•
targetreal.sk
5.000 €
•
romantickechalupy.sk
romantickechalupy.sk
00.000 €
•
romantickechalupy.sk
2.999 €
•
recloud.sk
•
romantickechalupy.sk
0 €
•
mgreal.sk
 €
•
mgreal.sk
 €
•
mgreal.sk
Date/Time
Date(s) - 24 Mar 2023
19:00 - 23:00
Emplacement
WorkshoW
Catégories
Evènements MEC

☆ ☆ ☆ ☆ ☆

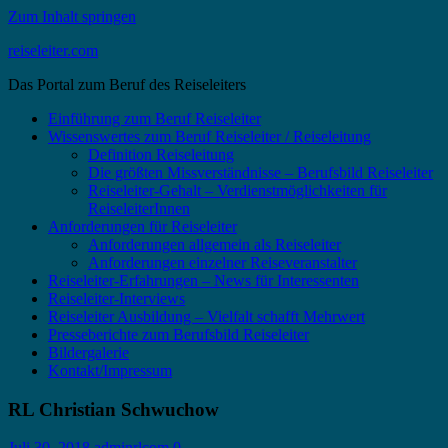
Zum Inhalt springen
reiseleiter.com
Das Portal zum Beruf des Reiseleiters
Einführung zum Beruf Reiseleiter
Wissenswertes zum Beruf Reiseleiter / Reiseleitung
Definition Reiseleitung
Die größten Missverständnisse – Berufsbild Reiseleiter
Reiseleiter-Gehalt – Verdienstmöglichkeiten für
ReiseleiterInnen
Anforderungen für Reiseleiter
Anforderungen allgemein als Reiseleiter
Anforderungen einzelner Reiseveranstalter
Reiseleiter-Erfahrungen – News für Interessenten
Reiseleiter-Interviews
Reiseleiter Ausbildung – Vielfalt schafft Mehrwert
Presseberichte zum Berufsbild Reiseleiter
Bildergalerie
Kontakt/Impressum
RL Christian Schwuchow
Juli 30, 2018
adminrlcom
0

☆ ☆ ☆ ☆ ☆

- EXERCISE BRIEF -
Please tally every line of the entries that holds "Anforderungen" and answer with that figure alone.

- TASK OUTPUT -
3